# Quarter Wit, Quarter Wisdom: Divisibility Applied on the GMAT Let’s continue from where we left the last post on divisibility problems on the GMAT. I will add another level of complexity to the last question we tackled in that post.

Question: A number when divided by 3 gives a remainder of 1. How many distinct values can the remainder take when the same number is divided by 9?

Now imagine that there are lots of groups of 3 and 1 ball is leftover. We don’t know exactly how many groups of 3 there are. There could be zero and there could be a 100 but let’s assume that there are many. It would look something like this: Now, we have to make groups of 9 out of these so we start combining three groups of 3s to make a group of 9. Let’s see what the possibilities at the end are.

1. All groups of 3s get used to make groups of 9 and the 1 ball from before is again leftover. 2. One group of 3 and the 1 ball from before, giving you a total of 4 balls, are leftover. 3. Two groups of 3 and the 1 ball from before, giving you a total of 7 balls, are leftover. (Three or more groups of 3 cannot be leftover because then, we will be able to make another group of 9 out of them. This is the reason why the remainder will never be 9 or greater than 9.)

Therefore, you can have the remainder in three distinct ways: 1, 4 and 7.
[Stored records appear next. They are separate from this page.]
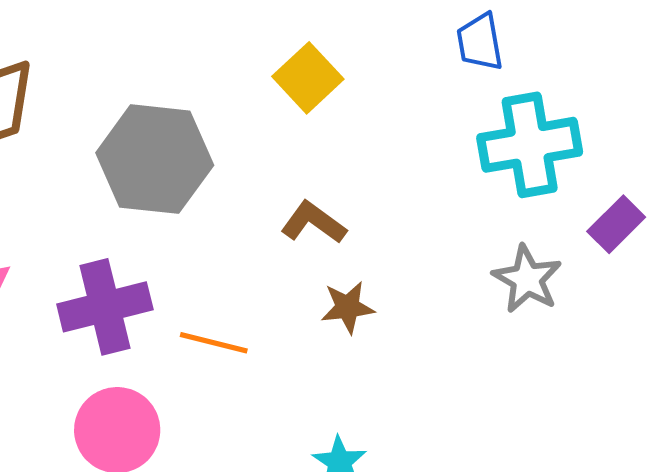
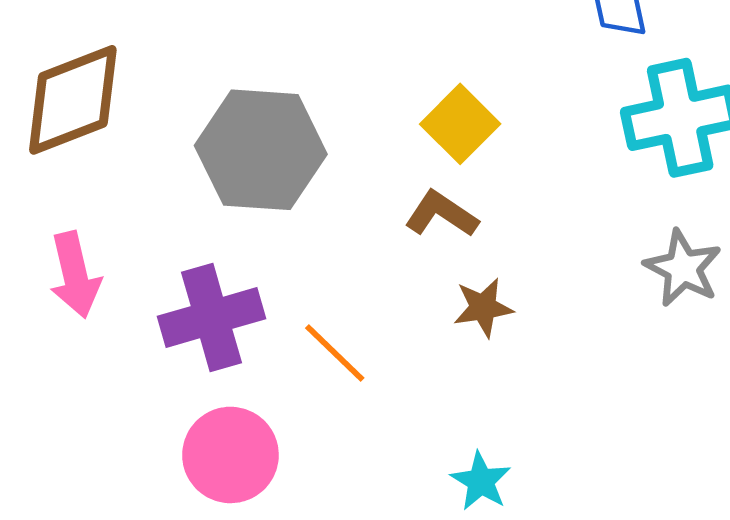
yellow square: (308, 78) -> (460, 124), moved
orange line: (214, 343) -> (335, 353), turned 32

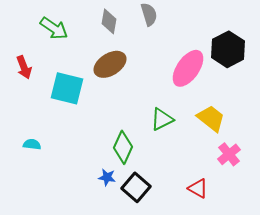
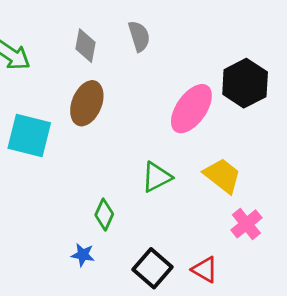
brown ellipse: (110, 64) -> (87, 103), turned -36
green diamond: (123, 147) -> (104, 215), size x0.7
black square: (136, 187) -> (153, 268), moved

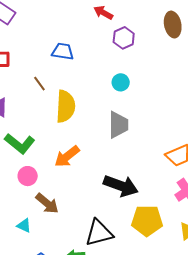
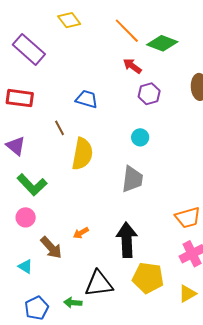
orange arrow: (67, 156) -> (81, 233), moved, size x0.6
pink circle: (28, 176) -> (26, 217), moved
black arrow: (121, 186) -> (127, 240), turned -120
Now, let’s apply what we have learned to a GMAT Data Sufficiency question.

Question: What is the remainder when n is divided by 26, given that n divided by13 gives “a” as the quotient and “b” as the remainder? (a, b and n are positive integers)

(1) a is odd
(2) b = 3

This means that out of “n” balls, if we make groups of 13, we will be able to make “a” groups and will have “b” balls leftover.

What happens when we try to combine two groups of 13 to make a group of 26? There are two possibilities: all groups of 13 will be used to make groups of 26 and “b” balls will be leftover (as before) or one group of 13 and “b” balls will be leftover.

What will decide whether a group of 13 will be leftover? If “a” is 2 i.e. we have two groups of 13, we will be able to make one group of 26 and no group of 13 will be leftover. If “a” is 3 i.e. we have three groups of 13, we will be able to make one group of 26 and one group of 13 will be leftover. If “a” is 4 i.e. we have four groups of 13, we will be able to make two groups of 26 and no group of 13 will be leftover. What do you conclude from these examples? If “a” is even, we will have no group of 13 leftover. If “a” is odd, we will have one group of 13 leftover. So the remainder when n is divided by 26 will depend on whether a is odd or even and the value of “b.” Let us look at the statements now:

Statement 1: a is odd.

If “a” is odd, then a group of 13 will be leftover. So the remainder will be 13 + b. But we do not know the value of “b.” So this statement alone is not sufficient.

Statement 2: b = 3

We now know that b = 3 but from this statement alone, we do not know whether a is odd or even. So this statement alone is not sufficient.

Taking both statements together, we know that remainder is 13+3 = 16. Hence both statements together are sufficient.